La Nave Teseo acquisisce il 95% di Baldini&Castoldi

La Nave di Teseo ha acquisito il 95% della casa editrice Baldini & Castoldi, ricapitalizzandola, senza ricorrere a prestiti bancari ma attraverso risorse proprie. Lo annuncia la stessa casa editrice nata il 23 novembre 2015, ringraziando “Michele Dalai per l’impegno profuso in questi anni in Baldini&Castoldi, augurandogli ogni fortuna per le sue prossime avventure”. A Filippo Vannuccini rimane il restante 5%.

Dopo l’ingresso nella Graphic Novel Oblomov, diretta da Igort, spiega la casa editrice in una nota, si compie un ulteriore passo nell’arricchimento di “una offerta, ai lettori e ai librai, plurale, indipendente e libera”, “nella convinzione che un marchio storico dell’editoria italiana quale è Baldini&Castoldi, recentemente arricchito dalla presenza di una persona di valore e esperienza come Alberto Rollo, possa giocare un ruolo di primo piano nel mondo dei libri”.

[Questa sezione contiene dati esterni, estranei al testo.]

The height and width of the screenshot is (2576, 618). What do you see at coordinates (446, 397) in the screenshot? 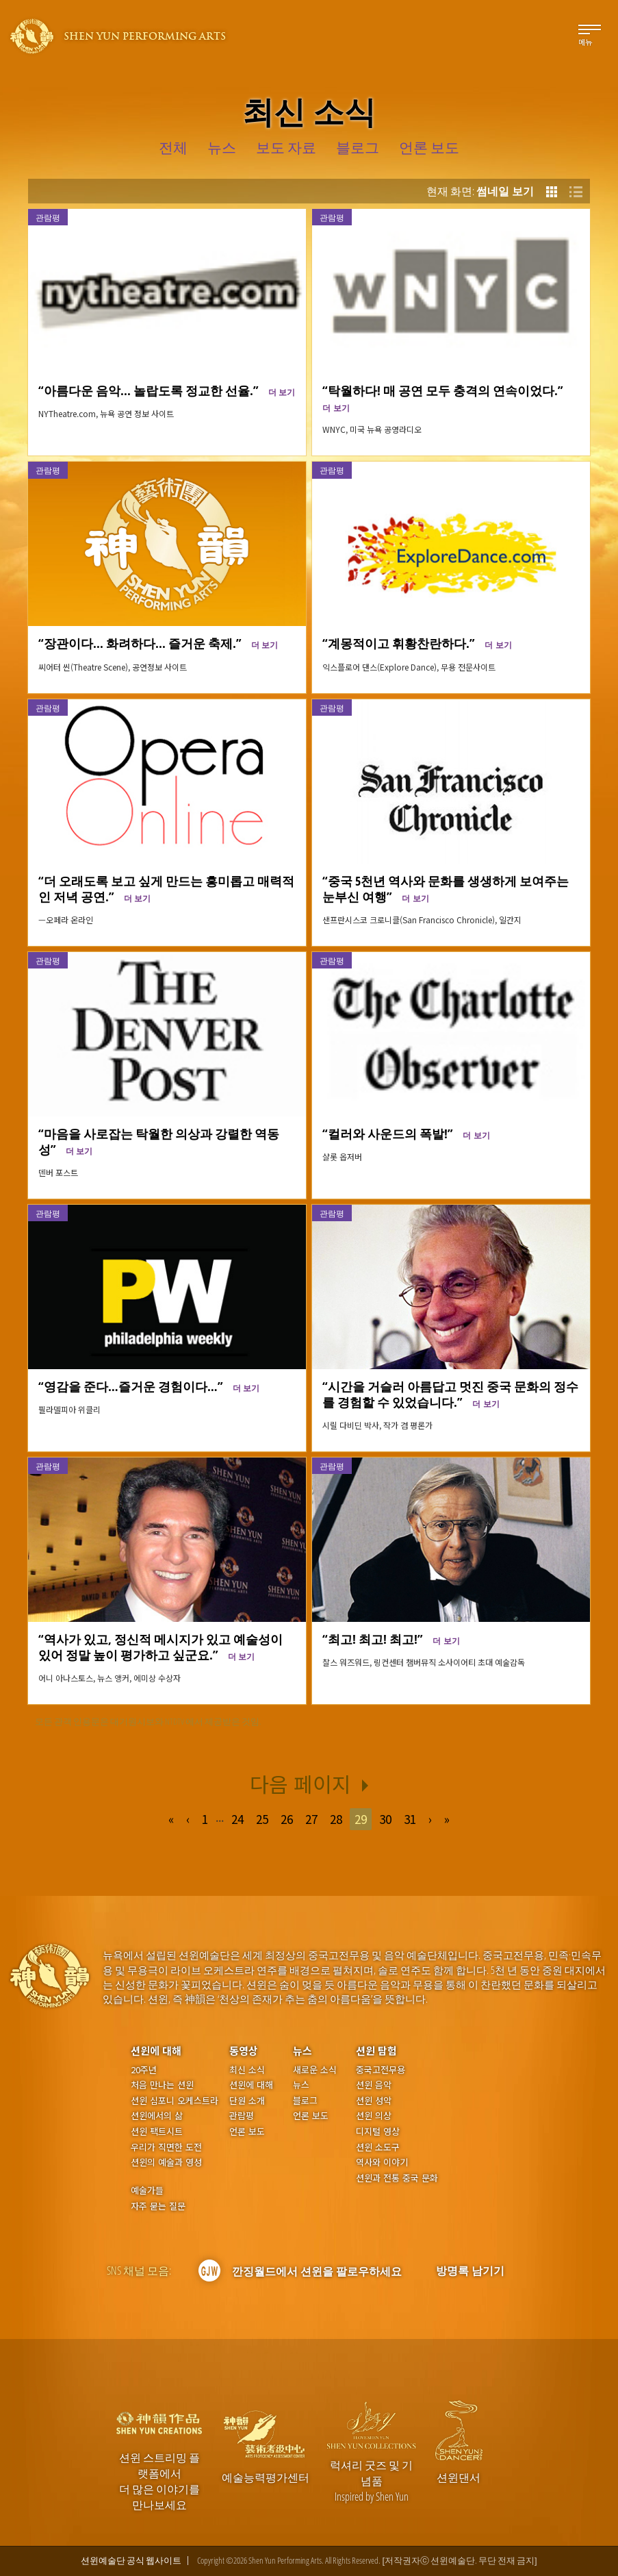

Elisabetta Sgarbi (foto Olycom)

“Sono particolarmente lieta che La Nave di Teseo – e i suoi illuminati e colti azionisti – abbia raccolto la sfida di restituire un attore così importante – per storia, catalogo, autori, per Linus – come è la Baldini & Castoldi, alla pienezza della vita editoriale italiana”, ha commentato Elisabetta Sgarbi, che oltre a essere direttore generale della Nave di Teseo è presidente della Baldini & Castoldi, ricordando Umberto Eco che nel 1965 parlando del primo numero di Linus disse “Oggi stiamo discutendo di una cosa che riteniamo molto importante e seria, anche se apparentemente frivola: i fumetti di Charlie Brown’”.